**Exercise instructions**
Take every line from the material that has the word "яичника" in it.

**Provided entries**

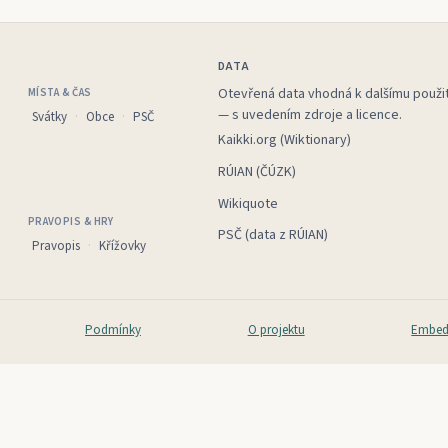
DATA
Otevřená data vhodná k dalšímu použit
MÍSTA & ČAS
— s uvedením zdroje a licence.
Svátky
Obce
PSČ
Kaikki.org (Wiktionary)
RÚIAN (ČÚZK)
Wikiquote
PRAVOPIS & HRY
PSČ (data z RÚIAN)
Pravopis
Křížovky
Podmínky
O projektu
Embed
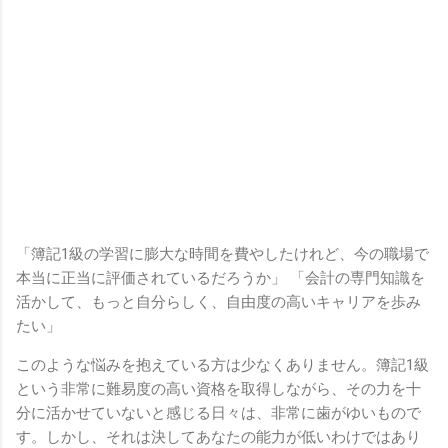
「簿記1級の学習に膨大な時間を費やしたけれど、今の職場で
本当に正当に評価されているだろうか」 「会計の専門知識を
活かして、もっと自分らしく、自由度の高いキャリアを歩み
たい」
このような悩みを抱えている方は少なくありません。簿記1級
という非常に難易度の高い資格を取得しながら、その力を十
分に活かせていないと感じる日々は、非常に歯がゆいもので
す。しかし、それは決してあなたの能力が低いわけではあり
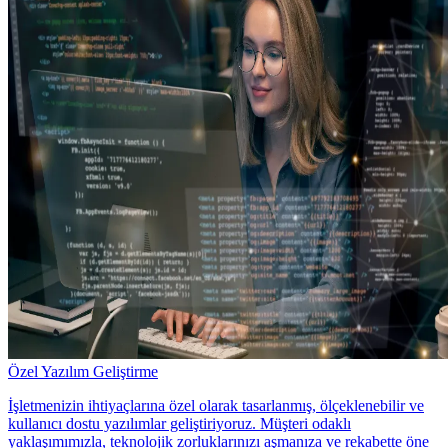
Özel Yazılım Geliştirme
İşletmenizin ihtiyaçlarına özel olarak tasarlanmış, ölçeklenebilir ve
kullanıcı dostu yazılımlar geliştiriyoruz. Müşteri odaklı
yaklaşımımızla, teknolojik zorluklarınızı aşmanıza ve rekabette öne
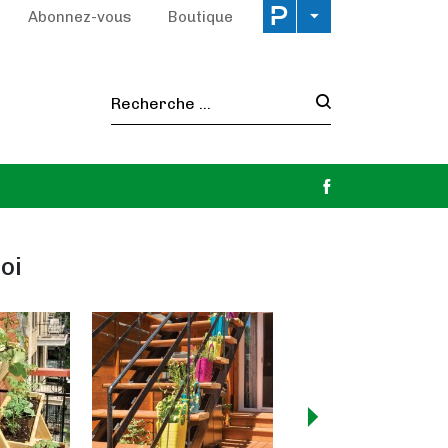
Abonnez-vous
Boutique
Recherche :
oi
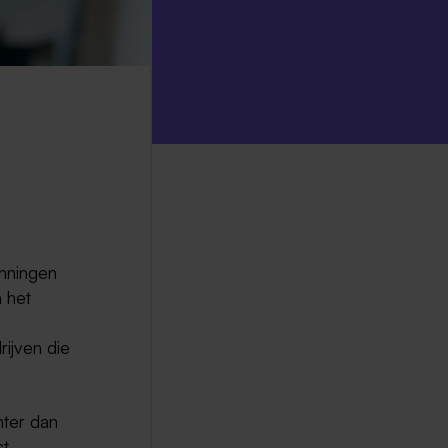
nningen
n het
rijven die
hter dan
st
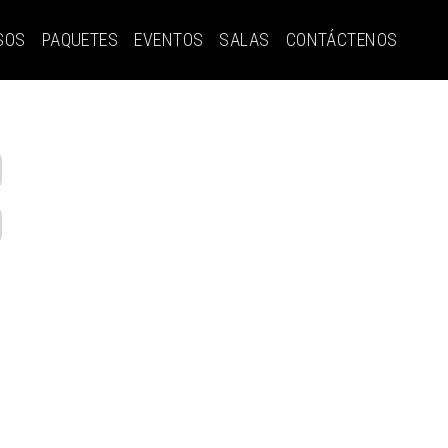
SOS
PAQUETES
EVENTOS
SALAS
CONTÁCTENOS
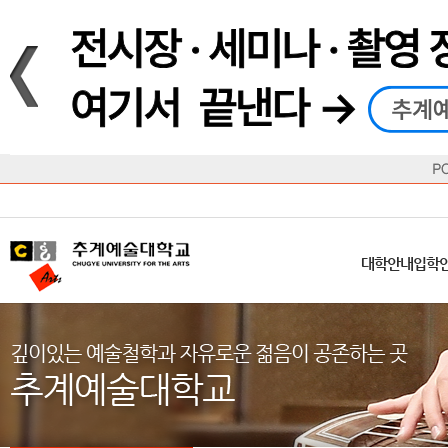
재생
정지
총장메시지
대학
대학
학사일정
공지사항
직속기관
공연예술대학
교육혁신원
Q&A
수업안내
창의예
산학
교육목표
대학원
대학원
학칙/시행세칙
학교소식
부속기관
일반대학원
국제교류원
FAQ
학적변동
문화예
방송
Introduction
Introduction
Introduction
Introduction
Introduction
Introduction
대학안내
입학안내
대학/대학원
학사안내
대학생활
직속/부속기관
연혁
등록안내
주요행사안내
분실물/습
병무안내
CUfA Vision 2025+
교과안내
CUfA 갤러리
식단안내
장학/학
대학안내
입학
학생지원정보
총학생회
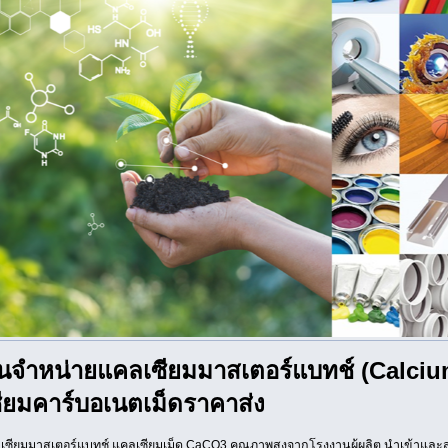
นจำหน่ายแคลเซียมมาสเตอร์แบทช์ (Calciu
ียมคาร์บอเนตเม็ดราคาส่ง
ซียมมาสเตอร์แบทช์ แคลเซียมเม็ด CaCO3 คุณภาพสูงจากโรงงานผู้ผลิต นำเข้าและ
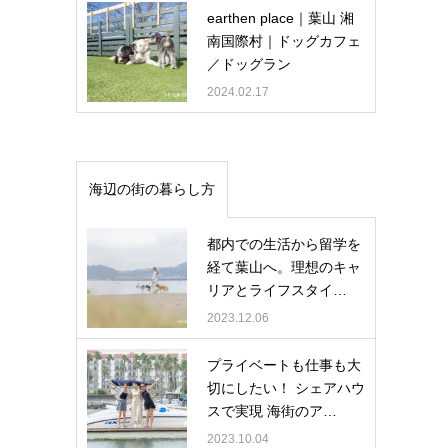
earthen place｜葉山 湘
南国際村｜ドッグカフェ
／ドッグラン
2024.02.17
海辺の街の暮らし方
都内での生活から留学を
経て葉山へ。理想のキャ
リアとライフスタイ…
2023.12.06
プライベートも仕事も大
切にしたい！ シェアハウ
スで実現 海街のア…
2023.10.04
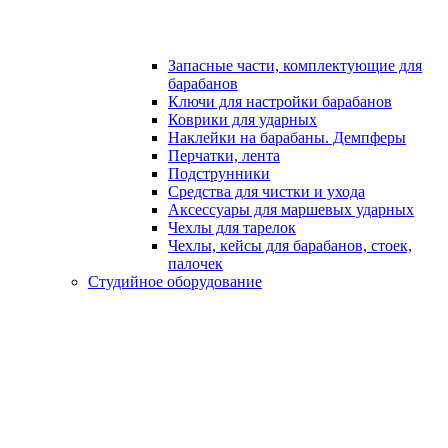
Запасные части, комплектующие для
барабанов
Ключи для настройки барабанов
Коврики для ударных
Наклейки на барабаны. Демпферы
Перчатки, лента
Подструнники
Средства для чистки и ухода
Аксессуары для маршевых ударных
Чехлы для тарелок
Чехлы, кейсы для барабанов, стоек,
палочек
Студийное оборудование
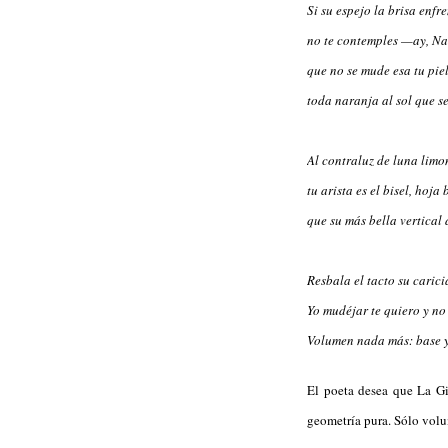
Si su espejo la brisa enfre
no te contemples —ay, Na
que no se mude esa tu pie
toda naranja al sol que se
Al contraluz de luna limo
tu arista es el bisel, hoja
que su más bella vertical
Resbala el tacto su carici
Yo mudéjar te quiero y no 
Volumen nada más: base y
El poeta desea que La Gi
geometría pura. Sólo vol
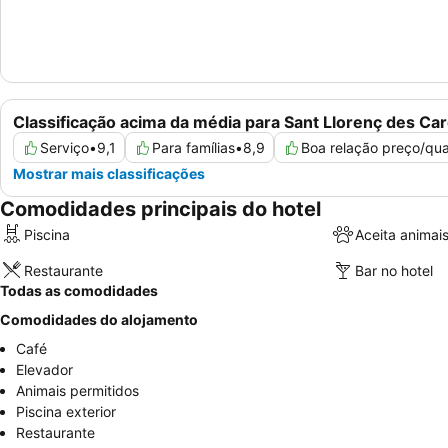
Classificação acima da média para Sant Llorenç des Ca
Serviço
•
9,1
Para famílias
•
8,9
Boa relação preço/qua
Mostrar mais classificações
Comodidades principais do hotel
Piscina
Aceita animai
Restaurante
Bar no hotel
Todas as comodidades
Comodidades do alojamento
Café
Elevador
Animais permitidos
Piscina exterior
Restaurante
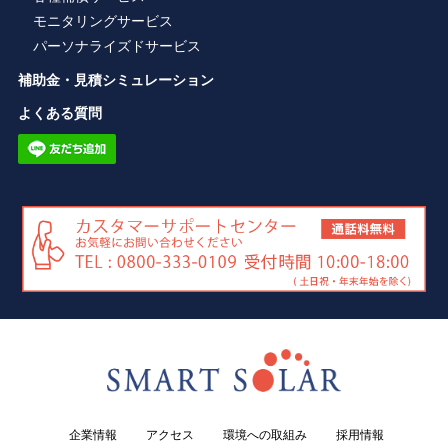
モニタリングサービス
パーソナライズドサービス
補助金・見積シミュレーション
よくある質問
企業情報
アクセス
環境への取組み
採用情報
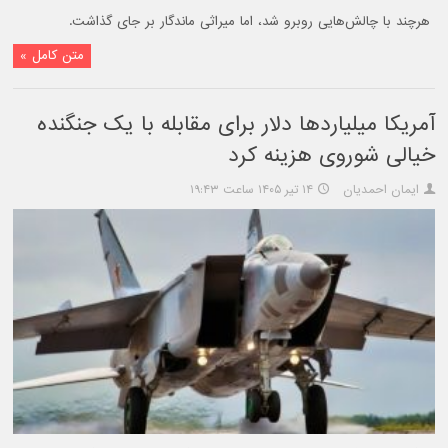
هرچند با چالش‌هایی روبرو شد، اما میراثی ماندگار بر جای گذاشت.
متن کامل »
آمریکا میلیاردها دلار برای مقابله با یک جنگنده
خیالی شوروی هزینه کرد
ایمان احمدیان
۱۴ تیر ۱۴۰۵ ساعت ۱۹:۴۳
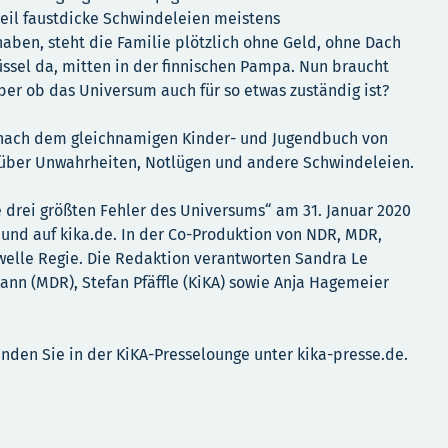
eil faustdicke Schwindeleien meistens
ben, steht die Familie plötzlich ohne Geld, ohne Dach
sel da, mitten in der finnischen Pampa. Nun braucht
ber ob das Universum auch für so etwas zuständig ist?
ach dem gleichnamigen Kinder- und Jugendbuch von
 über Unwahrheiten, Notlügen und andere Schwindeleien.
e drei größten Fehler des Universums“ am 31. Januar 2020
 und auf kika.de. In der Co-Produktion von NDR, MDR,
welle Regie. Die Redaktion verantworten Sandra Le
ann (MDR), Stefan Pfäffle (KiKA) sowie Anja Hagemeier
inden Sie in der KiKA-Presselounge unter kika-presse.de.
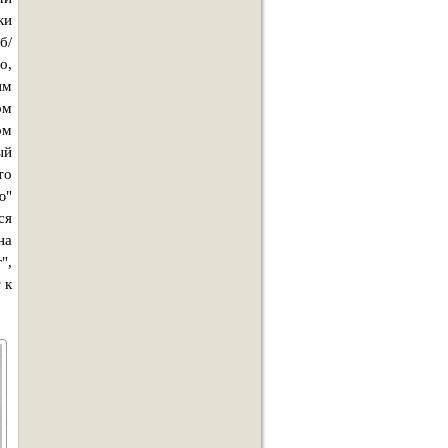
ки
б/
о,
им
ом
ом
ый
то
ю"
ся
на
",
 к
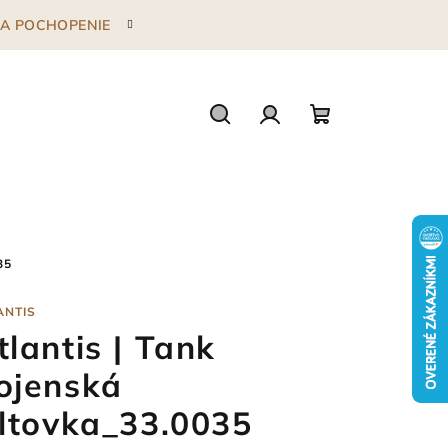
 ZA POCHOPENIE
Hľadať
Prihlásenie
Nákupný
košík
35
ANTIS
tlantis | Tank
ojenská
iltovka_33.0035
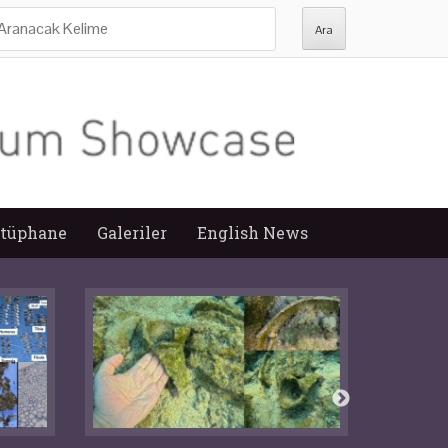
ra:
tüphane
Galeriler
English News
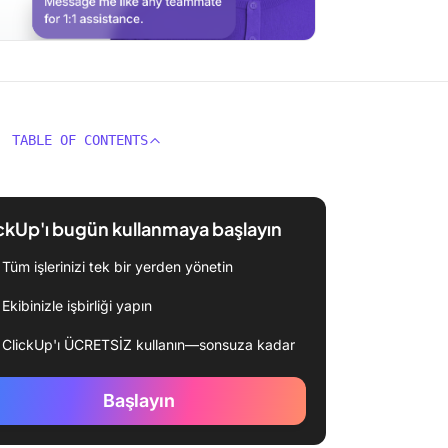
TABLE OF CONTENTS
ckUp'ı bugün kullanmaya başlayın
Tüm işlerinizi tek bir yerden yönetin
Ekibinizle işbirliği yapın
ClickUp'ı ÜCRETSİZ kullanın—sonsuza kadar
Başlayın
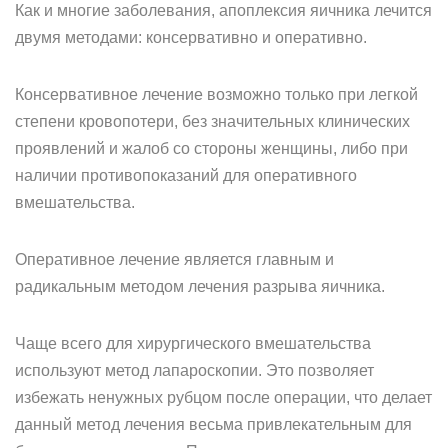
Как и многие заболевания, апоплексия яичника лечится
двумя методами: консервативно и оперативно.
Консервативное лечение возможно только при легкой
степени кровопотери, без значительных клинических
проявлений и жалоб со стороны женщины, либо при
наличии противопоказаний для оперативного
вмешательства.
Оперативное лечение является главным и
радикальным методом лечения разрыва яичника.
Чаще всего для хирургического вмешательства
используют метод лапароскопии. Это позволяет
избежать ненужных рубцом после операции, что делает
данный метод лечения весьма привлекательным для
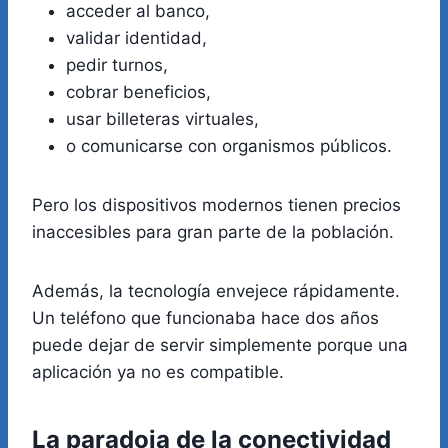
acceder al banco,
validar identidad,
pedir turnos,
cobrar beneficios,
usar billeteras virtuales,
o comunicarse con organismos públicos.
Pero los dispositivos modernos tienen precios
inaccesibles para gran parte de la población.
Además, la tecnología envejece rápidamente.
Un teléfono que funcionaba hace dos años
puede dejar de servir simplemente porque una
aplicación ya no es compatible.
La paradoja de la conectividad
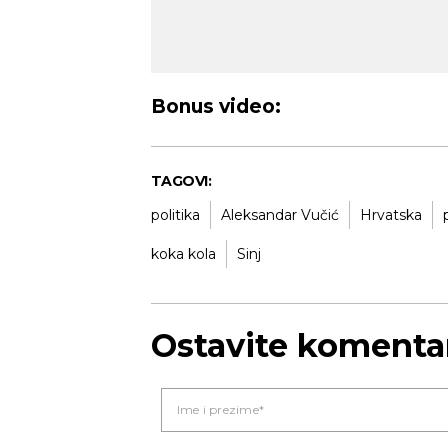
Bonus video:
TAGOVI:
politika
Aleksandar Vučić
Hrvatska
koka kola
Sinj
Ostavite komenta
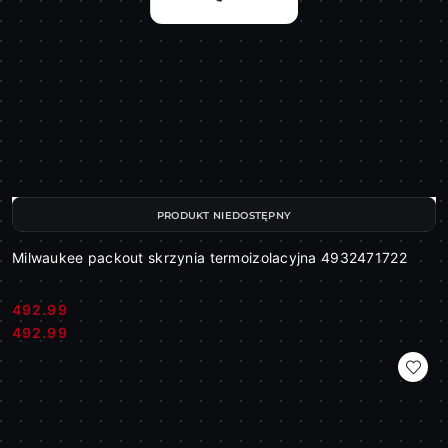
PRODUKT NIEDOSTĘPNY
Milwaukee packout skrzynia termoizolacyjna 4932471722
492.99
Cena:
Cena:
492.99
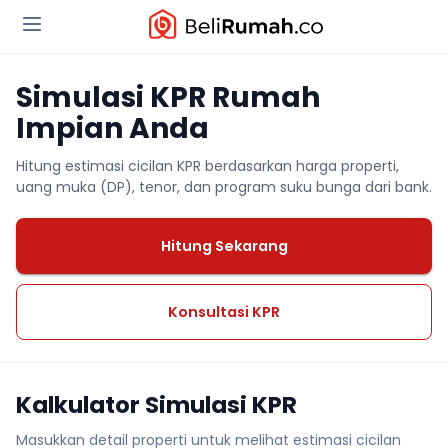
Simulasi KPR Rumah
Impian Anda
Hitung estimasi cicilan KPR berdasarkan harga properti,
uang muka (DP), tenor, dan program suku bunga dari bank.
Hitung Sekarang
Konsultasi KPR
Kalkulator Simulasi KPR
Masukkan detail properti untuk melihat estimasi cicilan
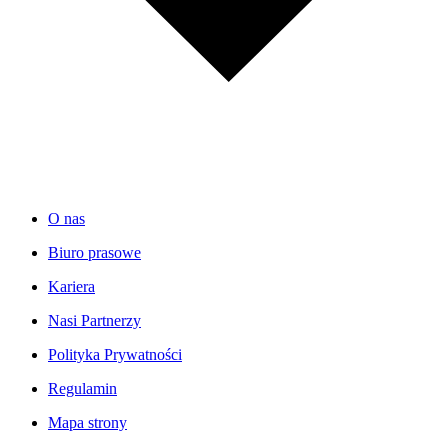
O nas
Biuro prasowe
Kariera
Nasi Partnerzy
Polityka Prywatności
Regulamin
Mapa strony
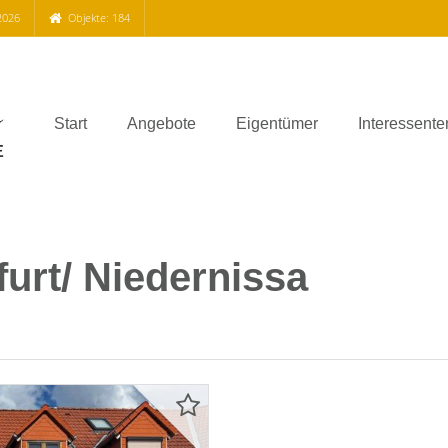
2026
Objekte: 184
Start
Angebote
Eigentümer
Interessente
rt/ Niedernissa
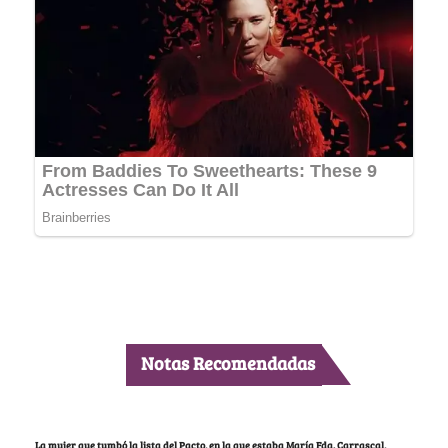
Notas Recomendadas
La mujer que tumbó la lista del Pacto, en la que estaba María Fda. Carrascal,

**Response to the task**
Как и многие заболевания, апоплексия яичника лечится
радикальным методом лечения разрыва яичника.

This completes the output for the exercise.